Real life Micro Blogging


While sitting at Cezrar (hebrew reviews), my favorite lunch place near work today, I saw this draw board on the wall behind the bar.

I asked the barman what was it, and he said they just added a board there, and it started to be a place where the bar team started leaving one line messages to each other: Enjoy the day, good luck on your trip tomorrow, we had a great evening, etc.

The concept is so close to microblogging, and yet, these people come from a totally different position. They don't know Twitter, they almost never used Facebook. They just started it because it.. well.. logical thing to do.

I can't think of a better example to make my point at why Twitter is so successful.

Monday, August 18, 2008

Presence, Translated

It's easy to go around, talking about presence to people who live the net, who know Instant Messengers and Twitter and Facebook status. It's easy to discuss it with my peers, who live this world with me on a day to day basis.


While running with a good friend of mine, telling him about a lecture I was about to give in BGU (Ben Gurion University) about Presence, he asked me what Presence was, which struck me as odd, because the answer didn't come to me so easily - I found that when you try to translate all the buzz words to Hebrew, which also means you can't use any predefined idioms, you have to really fine tune your definitions. I liked the idea a lot.

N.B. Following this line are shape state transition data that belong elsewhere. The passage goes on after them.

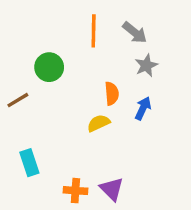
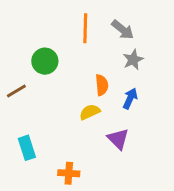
purple triangle: (112, 189) -> (118, 139), moved

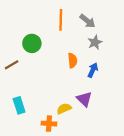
yellow semicircle: (90, 112) -> (64, 109), moved

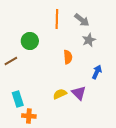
blue arrow: (93, 70) -> (97, 72), moved
yellow semicircle: (64, 109) -> (60, 94), moved
orange cross: (49, 124) -> (29, 116), moved

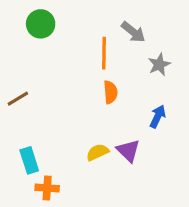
orange line: (57, 19) -> (104, 53), moved
gray star: (89, 40) -> (159, 65), moved
green circle: (30, 41) -> (41, 24), moved

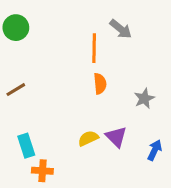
green circle: (41, 24) -> (16, 28), moved
gray star: (159, 65) -> (144, 98), moved
blue arrow: (158, 116) -> (155, 150), moved

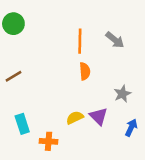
gray arrow: (121, 29) -> (115, 40), moved
gray star: (144, 98) -> (122, 94), moved
orange cross: (42, 171) -> (48, 141), moved

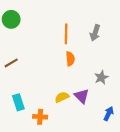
gray arrow: (115, 40) -> (95, 33), turned 70
blue arrow: (131, 128) -> (109, 114), moved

I usually start on Presence from the Instant Messaging perspective. It's easy, it's known, it's simple, and it is where Digital Presence started, it's not the real beginning, of course, but hey - nothing digital is really new, it's all imitation of life.


Presence started out as a enumerated list of things you could be, or your limited status. Offline, online, later busy, in a meeting, etc. It was a predefined list, set up in both string value and meaning by your service provider. Some decided that in a meeting was a curtsy status, and your friends (or are they?) could still approach you. Others decided that it was your gate, and if you're set as busy, you are busy.


Later on the status turned to free text, in addition to the preset status. You could add anything you'd want and in terms of functionality, it would mean nothing. Those were tiny messages for your friends. "In Tel Aviv", "Studying for my finals" were common uses. Later it expanded to even more useful pieces of information, "Looking to hire Java developers" - amm.. is that still presence?


And why not? Presence is not only a description of my general status now (busy), it's more like "what I am doing now", or even "what I am now", and if you want to go even further "who I am". It sounds a little heavy, but my presence is who I am. What I am now is made from who I've been before, what I'm thinking and feeling now, and my plans for the future. If I think of my next Ironman race, a year from now, is it not my current presence? If doing so makes me busy, not only because I'm writing about it, but also because my mind is elsewhere, is it not the most accurate presence description about me you'll ever get?